> [YOUR INSTRUCTIONS]
Nothing but the lines from the one showing "Perguntas frequentes" through the final line of the data below belongs in the answer, duplicated exactly and without pictures.

(Extracted page text data)
====================

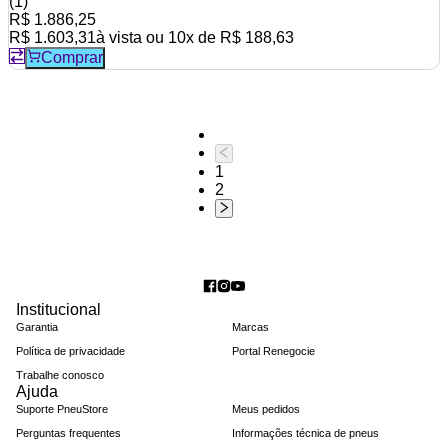
(
1
)
R$ 1.886,25
R$ 1.603,31
à vista ou
10
x de
R$ 188,63
Comprar
1
2
Institucional
Garantia
Marcas
Política de privacidade
Portal Renegocie
Trabalhe conosco
Ajuda
Suporte PneuStore
Meus pedidos
Perguntas frequentes
Informações técnica de pneus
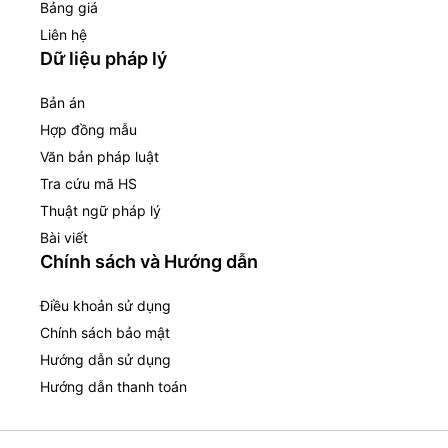
Bảng giá
Liên hệ
Dữ liệu pháp lý
Bản án
Hợp đồng mẫu
Văn bản pháp luật
Tra cứu mã HS
Thuật ngữ pháp lý
Bài viết
Chính sách và Hướng dẫn
Điều khoản sử dụng
Chính sách bảo mật
Hướng dẫn sử dụng
Hướng dẫn thanh toán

====================

> [PROBLEM SOLUTION]
Perguntas frequentes
Informações técnica de pneus
Bảng giá
Liên hệ
Dữ liệu pháp lý
Bản án
Hợp đồng mẫu
Văn bản pháp luật
Tra cứu mã HS
Thuật ngữ pháp lý
Bài viết
Chính sách và Hướng dẫn
Điều khoản sử dụng
Chính sách bảo mật
Hướng dẫn sử dụng
Hướng dẫn thanh toán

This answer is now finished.